[Start of Attachment]
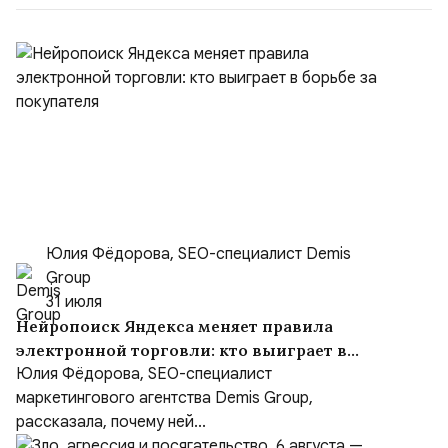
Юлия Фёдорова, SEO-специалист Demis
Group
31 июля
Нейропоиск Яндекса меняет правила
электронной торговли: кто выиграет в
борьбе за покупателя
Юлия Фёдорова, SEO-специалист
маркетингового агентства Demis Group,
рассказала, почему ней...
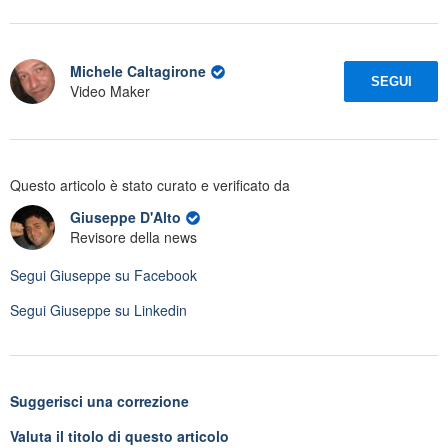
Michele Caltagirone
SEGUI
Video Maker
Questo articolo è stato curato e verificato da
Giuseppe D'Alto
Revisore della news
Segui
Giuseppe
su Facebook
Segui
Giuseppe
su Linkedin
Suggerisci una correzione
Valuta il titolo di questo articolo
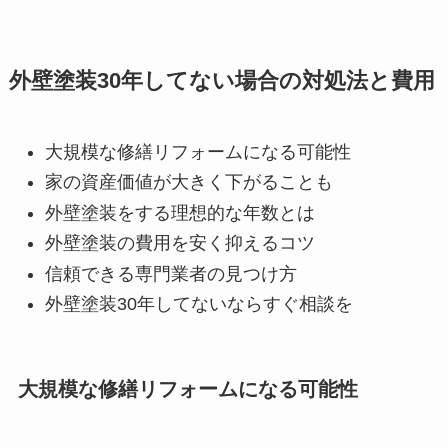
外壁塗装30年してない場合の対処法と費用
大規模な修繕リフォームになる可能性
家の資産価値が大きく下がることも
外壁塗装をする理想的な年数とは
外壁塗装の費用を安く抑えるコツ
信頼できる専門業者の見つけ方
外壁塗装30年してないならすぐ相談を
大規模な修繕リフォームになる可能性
[End of Attachment]
Your goal> The entries are to be transcribed word for word, without their images.

Your solution>
Юлия Фёдорова, SEO-специалист Demis
Group
31 июля
Нейропоиск Яндекса меняет правила
электронной торговли: кто выиграет в
борьбе за покупателя
Юлия Фёдорова, SEO-специалист
маркетингового агентства Demis Group,
рассказала, почему ней...
Michele Caltagirone
SEGUI
Video Maker
Questo articolo è stato curato e verificato da
Giuseppe D'Alto
Revisore della news
Segui
Giuseppe
su Facebook
Segui
Giuseppe
su Linkedin
Suggerisci una correzione
Valuta il titolo di questo articolo
外壁塗装30年してない場合の対処法と費用
大規模な修繕リフォームになる可能性
家の資産価値が大きく下がることも
外壁塗装をする理想的な年数とは
外壁塗装の費用を安く抑えるコツ
信頼できる専門業者の見つけ方
外壁塗装30年してないならすぐ相談を
大規模な修繕リフォームになる可能性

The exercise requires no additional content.